Alzheimer e câncer logo poderão ser tratados com sons que não ouvimos

Ondas sonoras de frequência tão alta que ultrapassam a capacidade do ouvido humano já fazem parte da rotina médica há décadas. Conhecidas como ultrassom, elas são ferramentas consagradas para gerar imagens internas do corpo e acompanhar doenças, além de protagonizarem aquele primeiro contato visual com um bebê ainda na barriga.
Agora, uma nova geração dessa tecnologia pode abrir caminho para algo ainda mais ousado: tratar desde tumores até condições neurológicas degenerativas, como o Alzheimer.
O poder do ultrassom focado
O ultrassom focado funciona como uma lente acústica capaz de concentrar energia em uma região minúscula, do tamanho de um grão de arroz. Imagine a cena clássica de uma criança queimando uma folha seca com uma lupa e a luz do Sol — só que dentro do cérebro.
Pesquisadores já exploravam essa técnica há mais de 80 anos, mas havia um problema cabeludo (literalmente): o crânio absorvia boa parte da energia. Foi apenas com avanços recentes em física acústica e imagens médicas que transdutores multiplos, guiados por dados sobre a espessura e densidade do osso, permitiram contornar essa barreira.
Hoje, há centenas de ensaios clínicos testando o método, e alguns já são prática consolidada. Um dos exemplos mais promissores é o tratamento de tremores essenciais — uma condição que leva a movimentos involuntários das mãos. Em clínicas pelo mundo, esse procedimento é realizado de forma rotineira e sem bisturi
Abrindo portas no cérebro
A maior muralha protetora do corpo é também um dos maiores desafios da medicina: a barreira hematoencefálica. Essa rede de células muito bem unidas impede que toxinas e microrganismos atinjam o cérebro. O problema é que ela também barra terapias úteis, como fármacos ou genes reparadores.

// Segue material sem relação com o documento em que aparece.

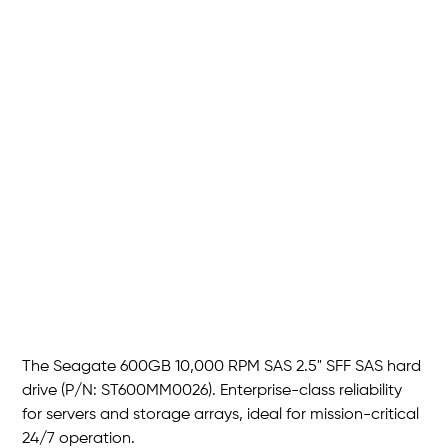
Seagate 600GB 10K RPM 2.5"
SFF SAS HDD
SKU
P/N :
ST600MM0026
ST600MM0026
Price
THB 1,950.00
The Seagate 600GB 10,000 RPM SAS 2.5" SFF SAS hard
drive (P/N: ST600MM0026). Enterprise-class reliability
for servers and storage arrays, ideal for mission-critical
24/7 operation.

Foi há cerca de 20 anos que cientistas descobriram um truque engenhoso: pulsos de ultrassom de baixa intensidade, em conjunto com microbolhas circulando no sangue, fazem as paredes dos vasos vibrarem. Esse movimento abre minúsculos poros, permitindo que medicamentos cheguem a regiões específicas. O curioso é que a passagem se abre apenas no ponto exato onde o ultrassom é aplicado garantindo precisão sem comprometer o resto do órgão.

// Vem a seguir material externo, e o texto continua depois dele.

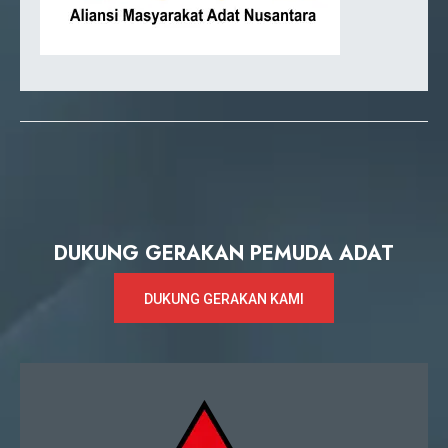
DUKUNG GERAKAN PEMUDA ADAT
DUKUNG GERAKAN KAMI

Atualmente, ensaios clínicos investigam o uso dessa abordagem para glioblastoma, metástases cerebrais e até Alzheimer. Em paralelo, a terapia genética — que consiste em substituir ou corrigir genes defeituosos — encontra nesse mecanismo uma possível via de entrada no sistema nervoso central, algo antes impensável.

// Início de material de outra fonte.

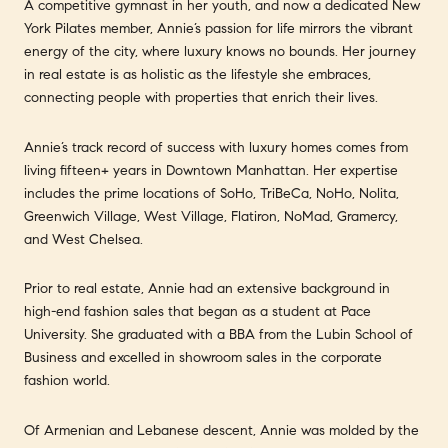
A competitive gymnast in her youth, and now a dedicated New
York Pilates member, Annie’s passion for life mirrors the vibrant
energy of the city, where luxury knows no bounds. Her journey
in real estate is as holistic as the lifestyle she embraces,
connecting people with properties that enrich their lives.
Annie’s track record of success with luxury homes comes from
living fifteen+ years in Downtown Manhattan. Her expertise
includes the prime locations of SoHo, TriBeCa, NoHo, Nolita,
Greenwich Village, West Village, Flatiron, NoMad, Gramercy,
and West Chelsea.
Prior to real estate, Annie had an extensive background in
high-end fashion sales that began as a student at Pace
University. She graduated with a BBA from the Lubin School of
Business and excelled in showroom sales in the corporate
fashion world.
Of Armenian and Lebanese descent, Annie was molded by the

Quando o ultrassom ensina o sistema imune
Tumores como os de mama, pâncreas e cérebro costumam ser chamados de “imunologicamente frios”: eles não despertam reação eficiente das nossas defesas. Mas o ultrassom pode virar esse jogo.
Ao destruir parte da massa tumoral, ele gera um tipo de “detrito biológico” que viaja até os linfonodos. Ali, células imunes identificam esses fragmentos e aprendem a combate-los, criando uma resposta específica contra o câncer.
Tamanho potencial fez com que a Universidade da Virgínia inaugurasse, em 2022, o primeiro centro de imunoncologia por ultrassom focado do mundo. Um dos estudos em andamento testa a combinação dessa técnica com imunoterapia em pacientes com melanoma avançado.
Aposta em doenças raras
Embora câncer e Alzheimer concentrem a atenção, os pesquisadores já olham para patologias menos comuns. Um exemplo é a malformação cavernosa cerebral (CCM), caracterizada por lesões nos vasos sanguíneos do cérebro que podem causar sangramentos e sintomas neurológicos sérios.
As opções atuais — cirurgia ou radiação — envolvem riscos consideráveis, principalmente quando as lesões estão em áreas profundas. Em testes com animais, o ultrassom mostrou dois efeitos notáveis: facilitou a entrada de drogas até as CCMs e, surpreendentemente, conseguiu frear o crescimento das lesões mesmo sem medicamentos associados.
Ainda não se sabe exatamente como isso ocorre mas, dado o histórico de segurança em outros tratamentos, já há projetos de ensaios clínicos para verificar o impacto em humanos.
Ver a ciência transformar ondas invisíveis em bisturis acústicos e chaves de passagem para drogas é quase poético. A ideia de que um som que não escutamos possa silenciar tremores ou reprogramar o sistema imune é, além de fascinante, uma amostra do quanto ainda desconhecemos sobre a fronteira entre física e biologia. Aposto que, dentro de alguns anos, teremos tratamentos em hospitais que hoje parecem pura ficção científica.